Il viaggio di Arlo, diretto da Peter Sohn, sorprende per la perfezione tecnica. I paesaggi sono entusiasmanti e stiamo arrivando all’Iperrealismo anche nei film di animazione. I colori, i movimenti delle foglie, della terra, il turbinio dell’acqua, insomma la natura incanta più della storia, che narra il classico viaggio dell’eroe. In questo caso il protagonista è un dinosauro, piccolo e pauroso, che deve conquistare il merito e quindi l’onore di mettere l’impronta nel silo familiare, cioè deve superare le sfide che la vita gli presenterà.
Siamo in una fattoria, gestita da una famiglia di dinosauri composta dai genitori e dai tre figli. Arlo, il protagonista, è esile, fragile, spaurito, deve dimostrare alla famiglia, ma soprattutto a se stesso, di essere in grado di compiere i compiti impartitigli dai genitori, cosa molto difficile per lui. L’unico sostenitore della sfida è il papà, che cerca in ogni modo di spronarlo per renderlo (mi verrebbe da dire uomo) dinosauro. E qui si pone un problema: c’è una forte umanizzazione non solo nelle situazioni, ma anche nella caratterizzazione dei personaggi e quindi dei loro comportamenti. Le vicende sono quelle che potrebbe affrontare, mutatis mutandis, un ragazzo appena adolescente: l’indipendenza, la crescita, il confronto con il mondo esterno.
Ovviamente Arlo, a cui è stato chiesto di cacciare l’animale che ruba il cibo per l’inverno stipato nel silo, deve sostenere sfide estreme che lo condurranno lontano da casa; dovrà elaborare il lutto per la perdita del padre; dovrà fare i conti con le sue paure e con l’idea di sé. Tutto ciò non è facile, ma se si ha un amico fedele, un cane, fedele e coraggioso, quasi incosciente, allora le difficoltà si superano con una grinta maggiore. Scopriamo che l’animale che ruba le pannocchie nel silo è un piccolo cucciolo d’uomo, che si comporta come un cane da guardia, pronto a difendere il proprio padrone contro ogni nemico, anche a costo della sua vita. È la presenza di Spot, questo il nome del ladruncolo, a far crescere Arlo. L’unione di queste due forze darà a ognuno di loro la possibilità di evolversi.

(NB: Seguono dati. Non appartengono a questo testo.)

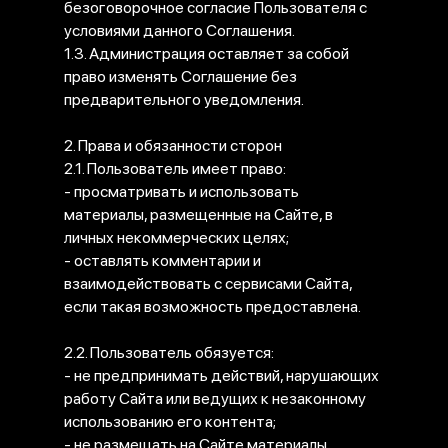
безоговорочное согласие Пользователя с
условиями данного Соглашения.
1.3. Администрация оставляет за собой
право изменять Соглашение без
предварительного уведомления.
2. Права и обязанности сторон
2.1. Пользователь имеет право:
- просматривать и использовать
материалы, размещенные на Сайте, в
личных некоммерческих целях;
- оставлять комментарии и
взаимодействовать с сервисами Сайта,
если такая возможность предоставлена.
2.2. Пользователь обязуется:
- не предпринимать действий, нарушающих
работу Сайта или ведущих к незаконному
использованию его контента;
- не размещать на Сайте материалы,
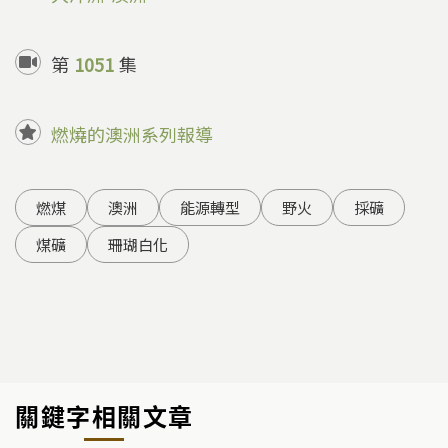
第
1051
集
燃燒的澳洲系列報導
燃煤
澳洲
能源轉型
野火
採礦
煤礦
珊瑚白化
關鍵字相關文章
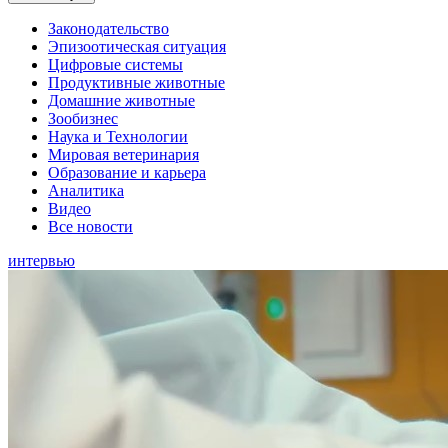
Законодательство
Эпизоотическая ситуация
Цифровые системы
Продуктивные животные
Домашние животные
Зообизнес
Наука и Технологии
Мировая ветеринария
Образование и карьера
Аналитика
Видео
Все новости
интервью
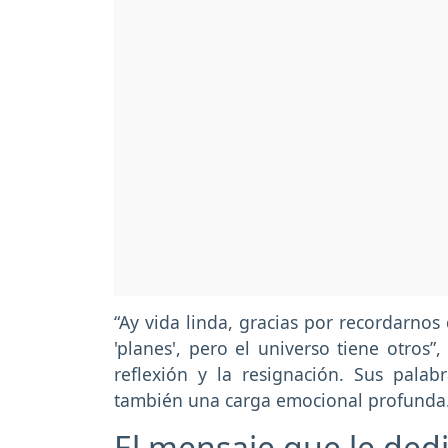
“Ay vida linda, gracias por recordarno
'planes', pero el universo tiene otros”
reflexión y la resignación. Sus palab
también una carga emocional profunda
El mensaje que le dedi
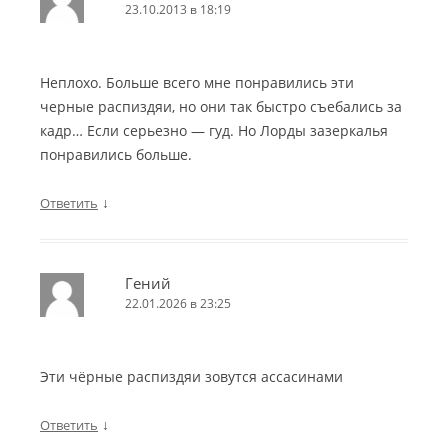
23.10.2013 в 18:19
Неплохо. Больше всего мне понравились эти
черные распиздяи, но они так быстро съебались за
кадр… Если серьезно — гуд. Но Лорды зазеркалья
понравились больше.
↓
Ответить
Гений
22.01.2026 в 23:25
Эти чёрные распиздяи зовутся ассасинами
↓
Ответить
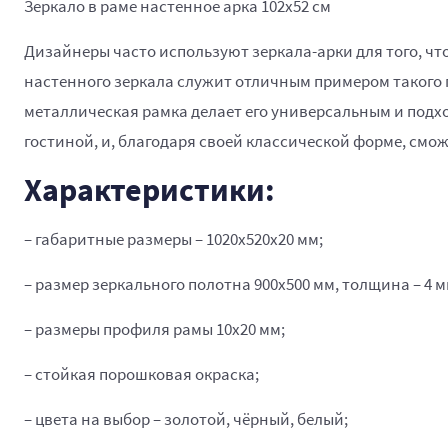
Зеркало в раме настенное арка 102х52 см
Дизайнеры часто используют зеркала-арки для того, ч
настенного зеркала служит отличным примером такого 
металлическая рамка делает его универсальным и подхо
гостиной, и, благодаря своей классической форме, смо
Характеристики:
– габаритные размеры – 1020х520х20 мм;
– размер зеркального полотна 900х500 мм, толщина – 4 м
– размеры профиля рамы 10х20 мм;
– стойкая порошковая окраска;
– цвета на выбор – золотой, чёрный, белый;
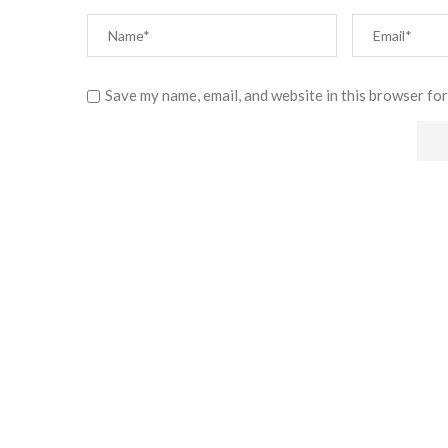
Save my name, email, and website in this browser for
Alternative:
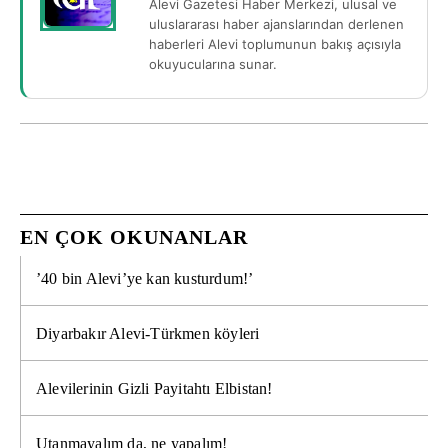
Alevi Gazetesi Haber Merkezi, ulusal ve
uluslararası haber ajanslarından derlenen
haberleri Alevi toplumunun bakış açısıyla
okuyucularına sunar.
EN ÇOK OKUNANLAR
’40 bin Alevi’ye kan kusturdum!’
Diyarbakır Alevi-Türkmen köyleri
Alevilerinin Gizli Payitahtı Elbistan!
Utanmayalım da, ne yapalım!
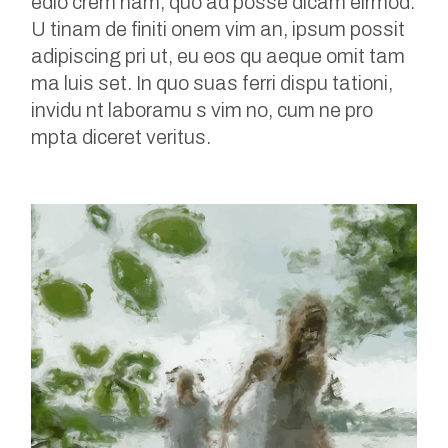
edio crem nam, quo ad posse dicam eirmod.
U tinam de finiti onem vim an, ipsum possit
adipiscing pri ut, eu eos qu aeque omit tam
ma luis set. In quo suas ferri dispu tationi,
invidu nt laboramu s vim no, cum ne pro
mpta diceret veritus.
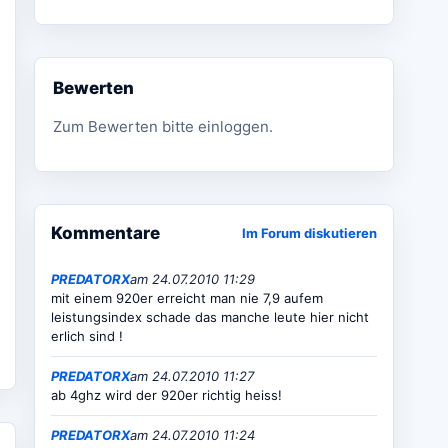
Bewerten
Zum Bewerten bitte einloggen.
Kommentare
Im Forum diskutieren
PREDATORX
am 24.07.2010 11:29
mit einem 920er erreicht man nie 7,9 aufem
leistungsindex schade das manche leute hier nicht
erlich sind !
PREDATORX
am 24.07.2010 11:27
ab 4ghz wird der 920er richtig heiss!
PREDATORX
am 24.07.2010 11:24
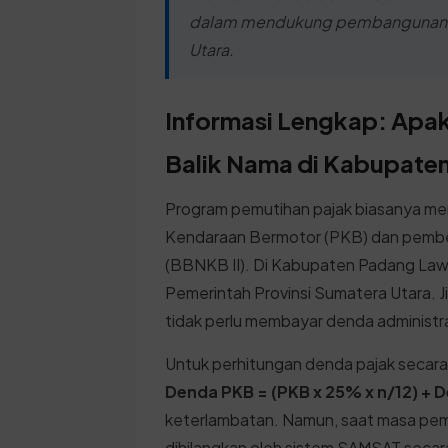
dalam mendukung pembangunan infr
Utara.
Informasi Lengkap: Apa
Balik Nama di Kabupate
Program pemutihan pajak biasanya m
Kendaraan Bermotor (PKB) dan pemb
(BBNKB II). Di Kabupaten Padang Lawas 
Pemerintah Provinsi Sumatera Utara. Ji
tidak perlu membayar denda administr
Untuk perhitungan denda pajak secara 
Denda PKB = (PKB x 25% x n/12) +
keterlambatan. Namun, saat masa pemu
dihilangkan oleh sistem SAMSAT secara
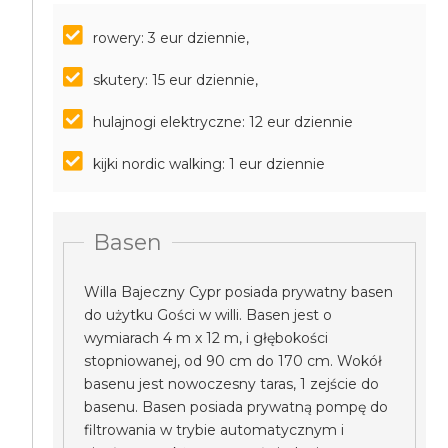
rowery: 3 eur dziennie,
skutery: 15 eur dziennie,
hulajnogi elektryczne: 12 eur dziennie
kijki nordic walking: 1 eur dziennie
Basen
Willa Bajeczny Cypr posiada prywatny basen
do użytku Gości w willi. Basen jest o
wymiarach 4 m x 12 m, i głębokości
stopniowanej, od 90 cm do 170 cm. Wokół
basenu jest nowoczesny taras, 1 zejście do
basenu. Basen posiada prywatną pompę do
filtrowania w trybie automatycznym i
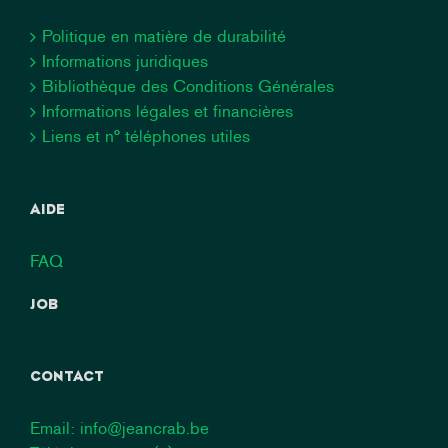
Politique en matière de durabilité
Informations juridiques
Bibliothèque des Conditions Générales
Informations légales et financières
Liens et n° téléphones utiles
AIDE
FAQ
JOB
CONTACT
Email:
info@jeancrab.be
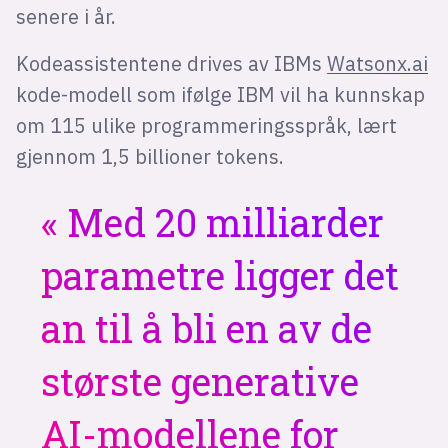
senere i år.
Kodeassistentene drives av IBMs
Watsonx.ai
kode-modell som ifølge IBM vil ha kunnskap
om 115 ulike programmeringsspråk, lært
gjennom 1,5 billioner tokens.
Med 20 milliarder
parametre ligger det
an til å bli en av de
største generative
AI-modellene for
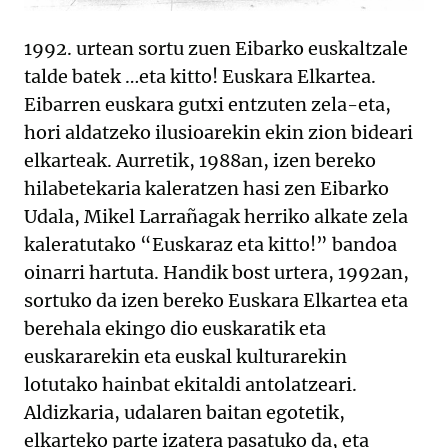
1992. urtean sortu zuen Eibarko euskaltzale
talde batek …eta kitto! Euskara Elkartea.
Eibarren euskara gutxi entzuten zela-eta,
hori aldatzeko ilusioarekin ekin zion bideari
elkarteak. Aurretik, 1988an, izen bereko
hilabetekaria kaleratzen hasi zen Eibarko
Udala, Mikel Larrañagak herriko alkate zela
kaleratutako “Euskaraz eta kitto!” bandoa
oinarri hartuta. Handik bost urtera, 1992an,
sortuko da izen bereko Euskara Elkartea eta
berehala ekingo dio euskaratik eta
euskararekin eta euskal kulturarekin
lotutako hainbat ekitaldi antolatzeari.
Aldizkaria, udalaren baitan egotetik,
elkarteko parte izatera pasatuko da, eta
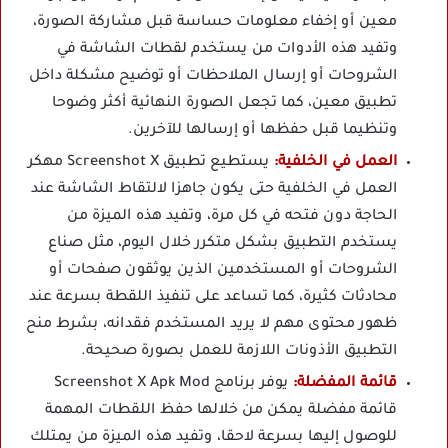
معين أو إخفاء معلومات حساسة قبل مشاركة الصورة،
وتفيد هذه الأدوات من يستخدم لقطات الشاشة في
الشروحات أو إرسال الملاحظات أو توضيح مشكلة داخل
تطبيق معين، كما تجعل الصورة النهائية أكثر وضوحا
وتنظيما قبل حفظها أو إرسالها للآخرين.
العمل في الخلفية:
يستطيع تطبيق Screenshot X مهكر
العمل في الخلفية حتى يكون جاهزا لالتقاط الشاشة عند
الحاجة دون فتحه في كل مرة، وتفيد هذه الميزة من
يستخدم التطبيق بشكل متكرر خلال اليوم، مثل صناع
الشروحات أو المستخدمين الذين يوثقون صفحات أو
محادثات كثيرة، كما تساعد على تنفيذ اللقطة بسرعة عند
ظهور محتوى مهم لا يريد المستخدم فقدانه، بشرط منح
التطبيق الأذونات اللازمة للعمل بصورة صحيحة.
قائمة المفضلة:
يوفر برنامج Screenshot X Apk Mod
قائمة مفضلة يمكن من خلالها حفظ اللقطات المهمة
للوصول إليها بسرعة لاحقا، وتفيد هذه الميزة من يمتلك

La realizzazione è eccellente. Lasciano stupefatti i panorami, i giochi di luce, la forza del vento, il colore cangiante della terra, la varietà della flora, la maestosità degli altipiani e non ultimo il passaggio delle nuvole. E se a volte la storia scritta da Meg LeFauve pecca di stucchevolezza, è anche vero che il target a cui è dedicata è infantile e proprio per la sua semplicità riesce a conquistare i più piccoli, coinvolti in queste avventure nel mondo preistorico.